## Exercise prompt
Once you have read the records below, write them all out exactly as given.

===

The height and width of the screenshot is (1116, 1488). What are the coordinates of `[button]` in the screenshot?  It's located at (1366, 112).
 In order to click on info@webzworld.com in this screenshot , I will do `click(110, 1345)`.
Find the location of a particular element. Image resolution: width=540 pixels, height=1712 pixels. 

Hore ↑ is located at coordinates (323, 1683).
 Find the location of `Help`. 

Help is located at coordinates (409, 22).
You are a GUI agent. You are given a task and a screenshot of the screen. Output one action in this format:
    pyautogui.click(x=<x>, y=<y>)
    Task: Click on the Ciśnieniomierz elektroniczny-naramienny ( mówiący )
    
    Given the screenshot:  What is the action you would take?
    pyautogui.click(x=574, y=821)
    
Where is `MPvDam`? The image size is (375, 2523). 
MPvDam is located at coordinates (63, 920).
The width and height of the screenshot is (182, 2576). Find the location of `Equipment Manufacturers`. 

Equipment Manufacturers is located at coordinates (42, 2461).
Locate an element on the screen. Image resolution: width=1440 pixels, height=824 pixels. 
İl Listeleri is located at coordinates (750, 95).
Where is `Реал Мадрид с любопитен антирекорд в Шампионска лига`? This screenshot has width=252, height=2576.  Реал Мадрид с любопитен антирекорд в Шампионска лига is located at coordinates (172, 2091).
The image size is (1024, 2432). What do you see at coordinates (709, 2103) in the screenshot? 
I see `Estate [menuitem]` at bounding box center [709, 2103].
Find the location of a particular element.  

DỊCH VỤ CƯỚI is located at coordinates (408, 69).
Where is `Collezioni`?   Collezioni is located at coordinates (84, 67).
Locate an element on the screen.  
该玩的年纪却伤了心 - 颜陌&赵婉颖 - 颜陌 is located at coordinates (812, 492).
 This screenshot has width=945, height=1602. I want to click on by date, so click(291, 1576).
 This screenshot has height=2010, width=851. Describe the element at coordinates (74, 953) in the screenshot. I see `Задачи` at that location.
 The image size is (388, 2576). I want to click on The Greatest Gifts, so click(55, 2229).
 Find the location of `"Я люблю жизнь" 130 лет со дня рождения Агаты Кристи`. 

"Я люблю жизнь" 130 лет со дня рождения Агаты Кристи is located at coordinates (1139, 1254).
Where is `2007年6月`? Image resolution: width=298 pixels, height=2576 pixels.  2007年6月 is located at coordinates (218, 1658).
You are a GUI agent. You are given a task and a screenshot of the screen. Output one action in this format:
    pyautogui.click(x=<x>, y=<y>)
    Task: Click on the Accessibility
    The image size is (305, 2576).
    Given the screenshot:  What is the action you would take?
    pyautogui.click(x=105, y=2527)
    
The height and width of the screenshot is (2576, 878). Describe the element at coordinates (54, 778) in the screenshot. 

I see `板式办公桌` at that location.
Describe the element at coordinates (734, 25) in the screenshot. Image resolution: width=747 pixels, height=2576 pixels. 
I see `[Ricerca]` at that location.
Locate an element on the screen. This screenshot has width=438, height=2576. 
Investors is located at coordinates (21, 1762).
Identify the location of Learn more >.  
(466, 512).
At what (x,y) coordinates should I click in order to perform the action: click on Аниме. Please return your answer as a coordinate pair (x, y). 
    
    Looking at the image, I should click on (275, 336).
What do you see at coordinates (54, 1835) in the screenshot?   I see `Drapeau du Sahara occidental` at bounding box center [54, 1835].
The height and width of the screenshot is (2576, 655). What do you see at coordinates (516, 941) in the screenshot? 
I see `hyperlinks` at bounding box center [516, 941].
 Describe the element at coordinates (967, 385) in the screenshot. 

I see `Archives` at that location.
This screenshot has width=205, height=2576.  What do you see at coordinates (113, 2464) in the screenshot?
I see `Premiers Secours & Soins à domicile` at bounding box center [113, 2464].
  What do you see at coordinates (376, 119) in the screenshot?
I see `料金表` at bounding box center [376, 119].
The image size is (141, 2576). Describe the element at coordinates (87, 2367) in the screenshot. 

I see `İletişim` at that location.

===

## Task answer
The height and width of the screenshot is (1116, 1488). What are the coordinates of `[button]` in the screenshot?  It's located at (1366, 112).
 In order to click on info@webzworld.com in this screenshot , I will do `click(110, 1345)`.
Find the location of a particular element. Image resolution: width=540 pixels, height=1712 pixels. 

Hore ↑ is located at coordinates (323, 1683).
 Find the location of `Help`. 

Help is located at coordinates (409, 22).
You are a GUI agent. You are given a task and a screenshot of the screen. Output one action in this format:
    pyautogui.click(x=<x>, y=<y>)
    Task: Click on the Ciśnieniomierz elektroniczny-naramienny ( mówiący )
    
    Given the screenshot:  What is the action you would take?
    pyautogui.click(x=574, y=821)
    
Where is `MPvDam`? The image size is (375, 2523). 
MPvDam is located at coordinates (63, 920).
The width and height of the screenshot is (182, 2576). Find the location of `Equipment Manufacturers`. 

Equipment Manufacturers is located at coordinates (42, 2461).
Locate an element on the screen. Image resolution: width=1440 pixels, height=824 pixels. 
İl Listeleri is located at coordinates (750, 95).
Where is `Реал Мадрид с любопитен антирекорд в Шампионска лига`? This screenshot has width=252, height=2576.  Реал Мадрид с любопитен антирекорд в Шампионска лига is located at coordinates (172, 2091).
The image size is (1024, 2432). What do you see at coordinates (709, 2103) in the screenshot? 
I see `Estate [menuitem]` at bounding box center [709, 2103].
Find the location of a particular element.  

DỊCH VỤ CƯỚI is located at coordinates (408, 69).
Where is `Collezioni`?   Collezioni is located at coordinates (84, 67).
Locate an element on the screen.  
该玩的年纪却伤了心 - 颜陌&赵婉颖 - 颜陌 is located at coordinates (812, 492).
 This screenshot has width=945, height=1602. I want to click on by date, so click(291, 1576).
 This screenshot has height=2010, width=851. Describe the element at coordinates (74, 953) in the screenshot. I see `Задачи` at that location.
 The image size is (388, 2576). I want to click on The Greatest Gifts, so click(55, 2229).
 Find the location of `"Я люблю жизнь" 130 лет со дня рождения Агаты Кристи`. 

"Я люблю жизнь" 130 лет со дня рождения Агаты Кристи is located at coordinates (1139, 1254).
Where is `2007年6月`? Image resolution: width=298 pixels, height=2576 pixels.  2007年6月 is located at coordinates (218, 1658).
You are a GUI agent. You are given a task and a screenshot of the screen. Output one action in this format:
    pyautogui.click(x=<x>, y=<y>)
    Task: Click on the Accessibility
    The image size is (305, 2576).
    Given the screenshot:  What is the action you would take?
    pyautogui.click(x=105, y=2527)
    
The height and width of the screenshot is (2576, 878). Describe the element at coordinates (54, 778) in the screenshot. 

I see `板式办公桌` at that location.
Describe the element at coordinates (734, 25) in the screenshot. Image resolution: width=747 pixels, height=2576 pixels. 
I see `[Ricerca]` at that location.
Locate an element on the screen. This screenshot has width=438, height=2576. 
Investors is located at coordinates (21, 1762).
Identify the location of Learn more >.  
(466, 512).
At what (x,y) coordinates should I click in order to perform the action: click on Аниме. Please return your answer as a coordinate pair (x, y). 
    
    Looking at the image, I should click on (275, 336).
What do you see at coordinates (54, 1835) in the screenshot?   I see `Drapeau du Sahara occidental` at bounding box center [54, 1835].
The height and width of the screenshot is (2576, 655). What do you see at coordinates (516, 941) in the screenshot? 
I see `hyperlinks` at bounding box center [516, 941].
 Describe the element at coordinates (967, 385) in the screenshot. 

I see `Archives` at that location.
This screenshot has width=205, height=2576.  What do you see at coordinates (113, 2464) in the screenshot?
I see `Premiers Secours & Soins à domicile` at bounding box center [113, 2464].
  What do you see at coordinates (376, 119) in the screenshot?
I see `料金表` at bounding box center [376, 119].
The image size is (141, 2576). Describe the element at coordinates (87, 2367) in the screenshot. 

I see `İletişim` at that location.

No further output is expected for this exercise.